═══ MATERIALS PROVIDED ═══
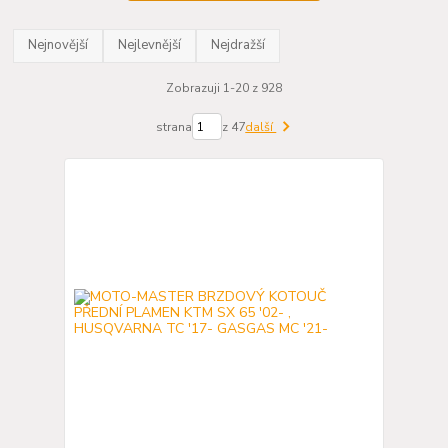
Nejnovější
Nejlevnější
Nejdražší
Zobrazuji 1-20 z 928
strana
z 47
další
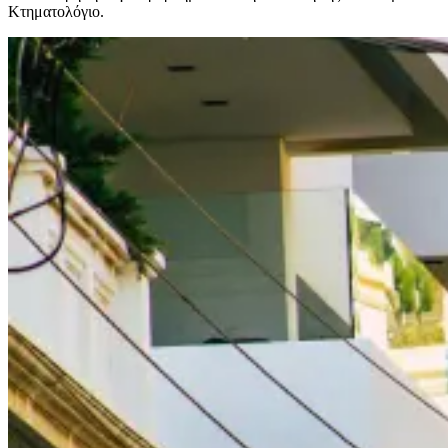
Κτηματολόγιο.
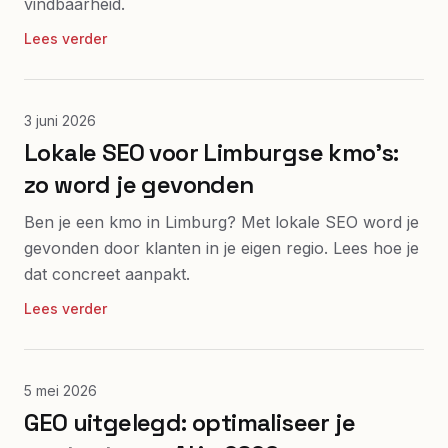
vindbaarheid.
Lees verder
3 juni 2026
Lokale SEO voor Limburgse kmo's:
zo word je gevonden
Ben je een kmo in Limburg? Met lokale SEO word je
gevonden door klanten in je eigen regio. Lees hoe je
dat concreet aanpakt.
Lees verder
5 mei 2026
GEO uitgelegd: optimaliseer je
═══
YOUR INSTRUCTIONS: Go through the entries and copy each line holding the string "gevonden".

OUTPUT FOR THIS EXERCISE:
zo word je gevonden
gevonden door klanten in je eigen regio. Lees hoe je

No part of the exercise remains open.